American right-wing leaders are responding to complaints about their adherents’ insults, threats, and acts of violence by claiming that such problems occur on the left as well. Of course, they don’t dare to compare and quantify such behavior. That would mean acknowledging that, for example, Congressional historians find no precedent for Rep. Joe Wilson shouting at the President during a joint session of Congress. Or that the Secret Service reported a 400% increase in threats to the President when Barack Obama took office.

To keep on top of urban myths of all kinds, I subscribe to the Snopes.com update list, and I noticed a pattern there that I thought deserved to be examined more arithmetically. It struck me I was seeing a lot more rumors about President Obama, and a lot more false rumors, than I remembered from earlier years. So I ran the numbers, as of this week.

After eight years in the White House (with Snopes.com around all that time), George W. Bush has been the subject of 47 internet rumors. After less than two years in office, Barack Obama has been the subject of 87, or nearly twice as many.

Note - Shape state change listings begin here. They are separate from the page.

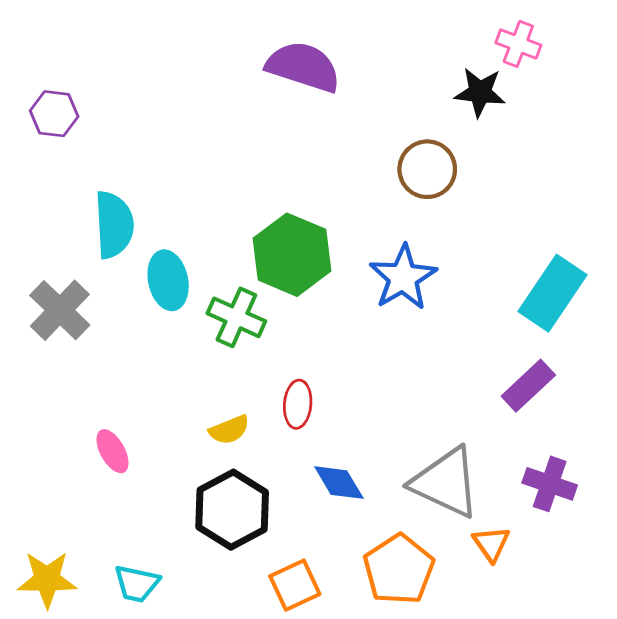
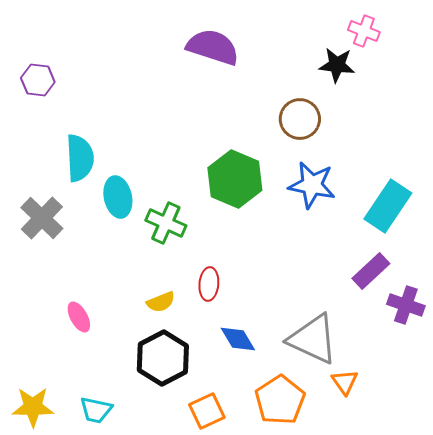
green hexagon: (292, 255) -> (235, 179), moved
blue star: (403, 277) -> (312, 185), moved, turned -30
purple cross: (550, 484) -> (406, 305), moved

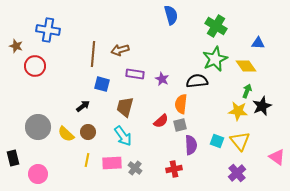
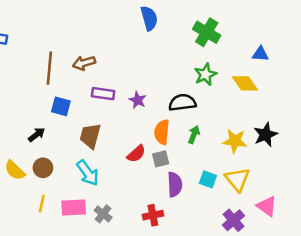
green star: (215, 59) -> (205, 74), size x0.7
green arrow: (247, 91) -> (194, 135), moved
pink triangle: (277, 157) -> (267, 206), moved

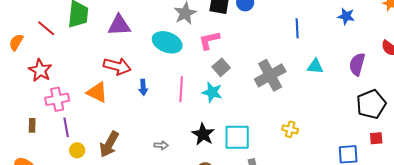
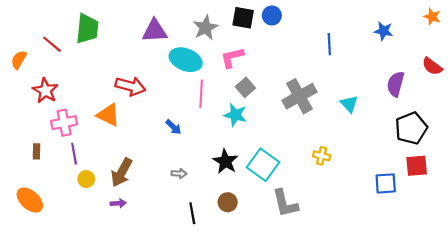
purple triangle: (119, 25) -> (155, 31), moved
cyan triangle: (315, 66) -> (349, 104), moved, turned 42
blue arrow: (143, 87) -> (173, 127), moved, turned -42
pink line: (181, 89) -> (201, 94), moved
cyan square: (237, 137) -> (263, 165), turned 36
red square: (376, 138) -> (417, 166), size x1.5

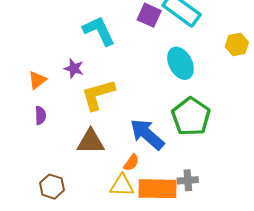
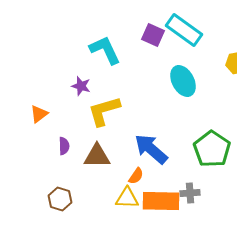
orange triangle: (37, 80) -> (39, 114), moved
purple semicircle: (40, 115) -> (64, 146), moved
green pentagon: (191, 117) -> (212, 149), moved

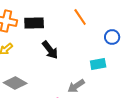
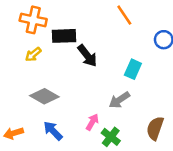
black rectangle: (34, 23) -> (64, 36), moved
cyan rectangle: (98, 64) -> (133, 69), moved, turned -56

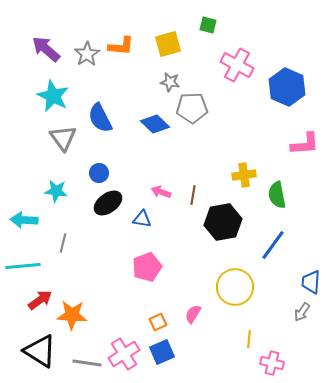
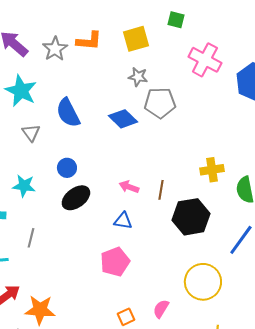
gray triangle: (63, 138) -> (31, 133), size x0.7
blue triangle: (142, 219) -> (123, 221), moved

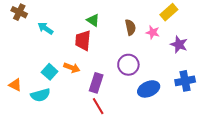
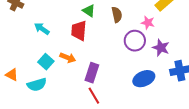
brown semicircle: (130, 27) -> (117, 15), moved
cyan arrow: (45, 28) -> (42, 29), moved
purple star: (179, 44) -> (161, 48), moved
purple circle: (128, 65) -> (135, 41), moved

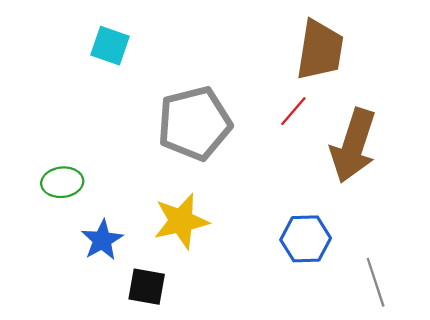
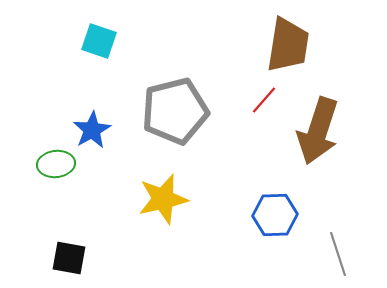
blue star: (102, 240) -> (92, 130), moved
black square: (147, 287) -> (69, 258), moved

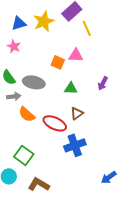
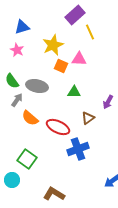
yellow star: (44, 21) -> (53, 45), moved
purple arrow: (103, 83) -> (108, 102), moved
gray arrow: (14, 96) -> (17, 100), turned -48
brown triangle: (77, 113) -> (88, 118), moved
brown L-shape: (39, 184) -> (54, 194), moved

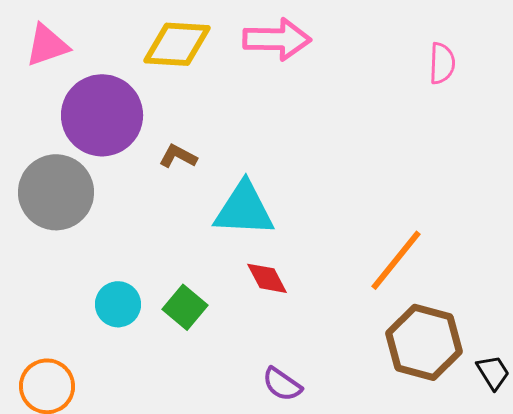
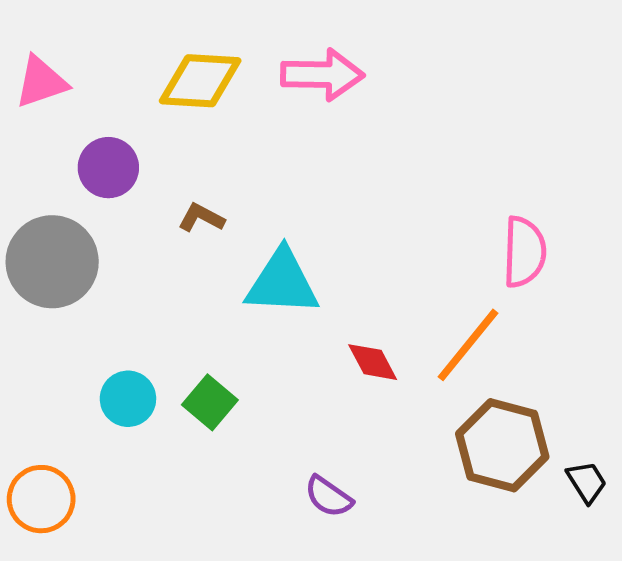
pink semicircle: (442, 63) -> (524, 252), moved, size x1.4
purple circle: (102, 115) -> (108, 168), size x0.6
red diamond: (267, 278) -> (373, 362), moved

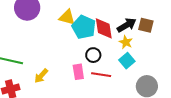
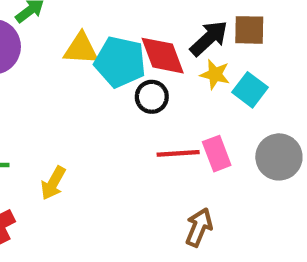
black circle: (93, 55) -> (152, 97), moved
cyan square: (127, 61) -> (250, 90), moved
pink rectangle: (78, 72) -> (217, 154), moved

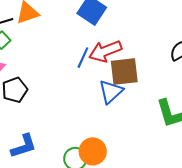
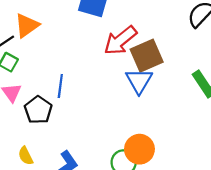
blue line: (83, 58) -> (60, 86), moved

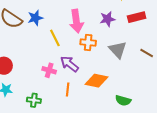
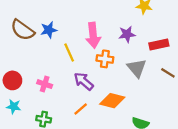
red rectangle: (137, 17) -> (159, 44), moved
pink cross: (49, 70) -> (45, 84), moved
orange line: (68, 90) -> (81, 109), turned 40

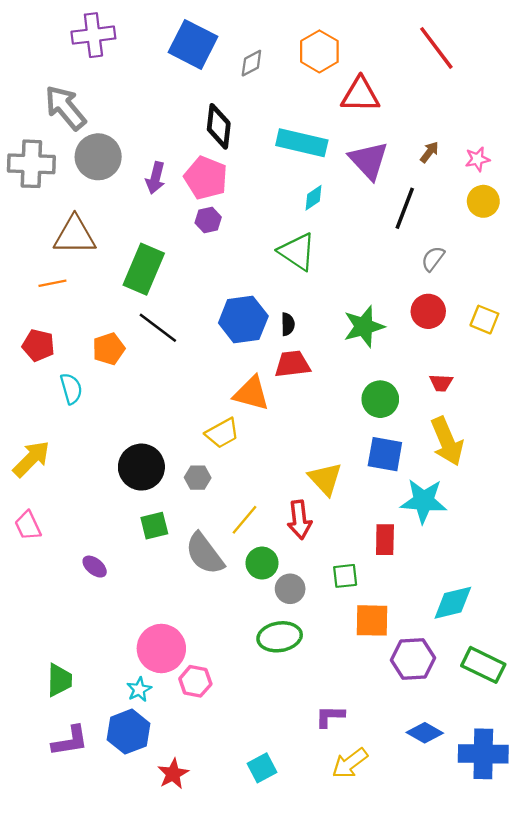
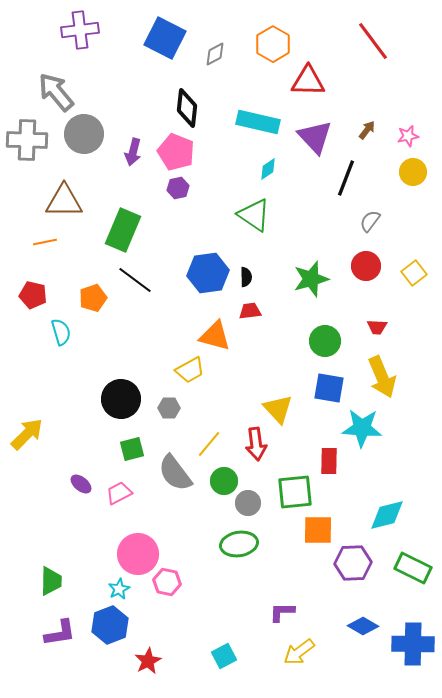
yellow square: (484, 320) -> (414, 273), turned 30
red trapezoid: (292, 364) -> (250, 311), size x0.7
yellow arrow: (31, 459) -> (27, 434), moved
pink trapezoid: (28, 526) -> (119, 493), moved, turned 88
green square: (345, 576) -> (295, 492), size x1.6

Even more telling is the relative accuracy of those stories. For Bush, 20 rumors, or 43%, are true. Only 17, or 36%, are false. The remainder are of mixed veracity (4), undetermined (4), or unclassifiable (2).

In contrast, for Obama only 8 of the 87 rumors, or 9%, are true, and a whopping 59, or 68%, are whoppers. There are 16 of mixed veracity and 3 undetermined.

I delved down to the stories that the site designates as a mixture of truth and falsehood. For Obama, in most cases the truth is innocuous while the lie reflects poorly on the President, particularly photographs that are misrepresented or show behavior that produced no complaints when his predecessors did the same. In contrast, in this mixture of truth and falsehood about George W. Bush praying with an injured soldier, the lie reflected well on that President from the perspective of the religious person spreading it.

I looked on Snopes’s Politics page for another pair of politicians in parallel situations, and found the losing candidates of the last two presidential elections. Snopes’s page on John Kerry lists 22 rumors, and only 3 are true (14%). Its page for John McCain lists only 11 rumors, and 4 are true (36%). There are far more rumors about the Democratic candidate, and fewer true ones.

This evidence accumulated over ten years shows a shameful but undeniable fact of American politics: our right wing now contains a lot more liars, and a lot more folks who spread lies out of gullibility or wishfulness, than our left wing.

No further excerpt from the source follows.